How Does Marijuana Work

How Does Marijuana Work?

You’ve just brought home some smoke or edibles from your favorite marijuana dispensary in Maryland and are ready to catch a buzz, soothe your worried mind, and ease the pain of your everyday life. You may have even had the foresight to buy some snacks because smoking sometimes gives you the munchies. Before you indulge or dose, though, ask yourself one question: How does marijuana cause all of these wonderful effects? Lets find out how does Marijuana Work.

Marijuana contains hundreds of unique compounds, known as cannabinoids, not found in any other plants. The most notable is tetrahydrocannabinol (THC), which is the active ingredient in marijuana – in other words, THC is what gets you high. But do you know exactly how THC works?

When you smoke marijuana, your bloodstream absorbs the cannabinoids and carries the compounds throughout your body. Once in your bloodstream, the THC in pot reaches your brain almost immediately, and you begin to feel the effects right away: you may feel calmer and more mellow, your eyes may dilate so colors appear more intense, and you might even feel like having a snack. These effects are the result of the interaction between THC and your brain.

You probably knew all of that already, though, as it doesn’t take a brain surgeon to know that smoking pot gets you stoned by making your brain chill out. Fortunately, brain surgeons and other smart people have done some research into the effects of marijuana, and we’re learning more every day.

Let’s Talk about Your Brain

Your brain and central nervous system consist of brain cells, nerves, and chemical compounds that work together to pass messages between your brain and the rest of your body. When something happens inside of you or in the outside world, your body sends a message about it to your brain, which then sends messages telling various parts of the body how to react to those events. These messages travel along special nerves, known as neurons. Your brain contains about 86 billion neurons!

Chemical messengers, known as neurotransmitters, carry communications back and forth along neurons between your brain and your body. Neurotransmitters are small molecules that carry specific messages about what the cells of the brain and body should do. When neurotransmitters reach their destination, they dock onto special protein receptors. The act of attaching to a receptor causes a specific action to take place; some neurotransmitters inhibit the action of the receptor while other neurotransmitters excite the receptor.

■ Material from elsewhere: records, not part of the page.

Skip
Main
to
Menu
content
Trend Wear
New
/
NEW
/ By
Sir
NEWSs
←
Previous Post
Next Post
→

Your body makes all of the neurotransmitters it needs to function, but you can also introduce neurotransmitters into your body by consuming medicine, marijuana, or other substances that mimic the activity of your body’s natural neurotransmitters.

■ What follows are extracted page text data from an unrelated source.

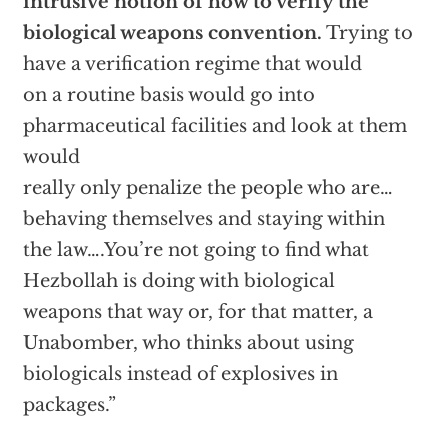
intrusive notion of how to verify the
biological weapons convention.
Trying to
have a verification regime that would
on a routine basis would go into
pharmaceutical facilities and look at them
would
really only penalize the people who are…
behaving themselves and staying within
the law….You’re not going to find what
Hezbollah is doing with biological
weapons that way or, for that matter, a
Unabomber, who thinks about using
biologicals instead of explosives in
packages.”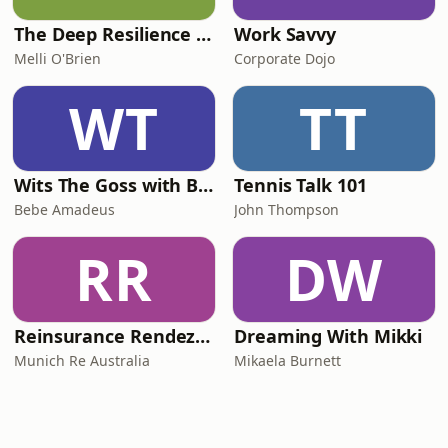
The Deep Resilience Podcast
Work Savvy
Melli O'Brien
Corporate Dojo
WT
TT
Wits The Goss with Bebe & Oceanlea Amadeus
Tennis Talk 101
Bebe Amadeus
John Thompson
RR
DW
Reinsurance Rendezvous
Dreaming With Mikki
Munich Re Australia
Mikaela Burnett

Marijuana works because the THC in pot mimics a neurotransmitter naturally occurring in your body. This neurotransmitter, known as anandamide, is actually a cannabinoid that your body already makes. Anandamide binds with cannabinoid receptors to cause specific effects. Stimulating these receptors can affect:

  • Short-term memory
  • Coordination
  • Learning
  • Problem-solving

Cannabis causes strong effects because there are so many cannabinoid receptors in the body. In fact, the cannabinoid receptors that pot binds to – also known as CB1 receptors – are the most abundant type of protein receptors in your body. This means your body is very receptive to the effects of cannabis.

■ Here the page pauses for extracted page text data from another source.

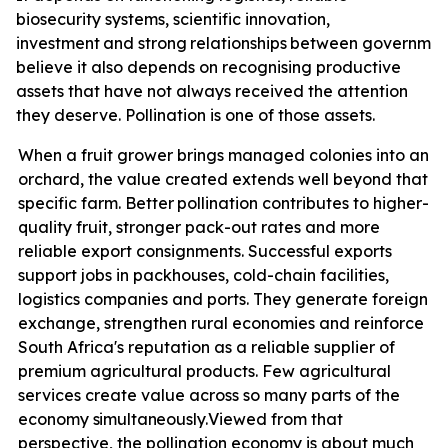
biosecurity systems, scientific innovation,
investment
and
strong
relationships
between
governmen
believe it also depends on recognising productive
assets that have not always received the attention
they deserve. Pollination is one of those assets.
When a fruit grower brings managed colonies into an
orchard, the value created extends well beyond that
specific farm. Better
pollination contributes
to higher-
quality fruit, stronger pack-out rates and more
reliable export consignments. Successful exports
support jobs in packhouses, cold-chain facilities,
logistics companies and ports. They generate foreign
exchange, strengthen rural economies and reinforce
South Africa's reputation as a reliable supplier of
premium agricultural products. Few agricultural
services create value across so many parts of the
economy
simultaneously.
Viewed from that
perspective, the pollination economy is about much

Believe it or not, the effects of cannabinoid neurotransmitter communications are so important to human health that researchers named an entire body system after it – the endocannabinoid system. This system plays a critical role in the normal functioning of the entire nervous system.

There are CB1 receptors all over the body, and activating receptors in various parts of the body causes specific actions. For example, docking to CB1 receptors in the gut slows down peristalsis, which are the wave-like motions that push food and stool through your intestines. Most of the CB1 receptors are in the brain, however, so the primary action of marijuana is its psychoactive effects.

Marijuana Affects Specific Parts of Your Brain

Your brain is complex, and each area of your brain performs different tasks. Some areas of your brain contain large numbers of CB1 receptors; activating these receptors changes the way that area of the brain functions.

The hippocampus, cerebellum and basal ganglia contain copious amounts of CB1 receptors, for example, and activating these receptors causes predictable effects. Your hippocampus, situated inward from your ear towards the center of your head, is responsible for short-term memory. As THC binds with the receptors in your hippocampus, it slows down your short-term memory and makes it hard to remember recent events and learn new skills.

Your cerebellum and basal ganglia control coordination and unconscious body movements; stimulating the receptors in these two areas of the brain can make you clumsier. Activating CB1 receptors in other parts of the brain can reduce pain, stimulate appetite, and cause other effects. For example, binding to the CB1 receptors in the vagus nerve increases the production of ghrelin, which is the hormone responsible for the sensation of hunger-stimulating the receptors here is what gives you the munchies.

Now that you know exactly how marijuana affects your system, you can imbibe with a fuller understanding of the effects and benefits of taking a toke or a dose.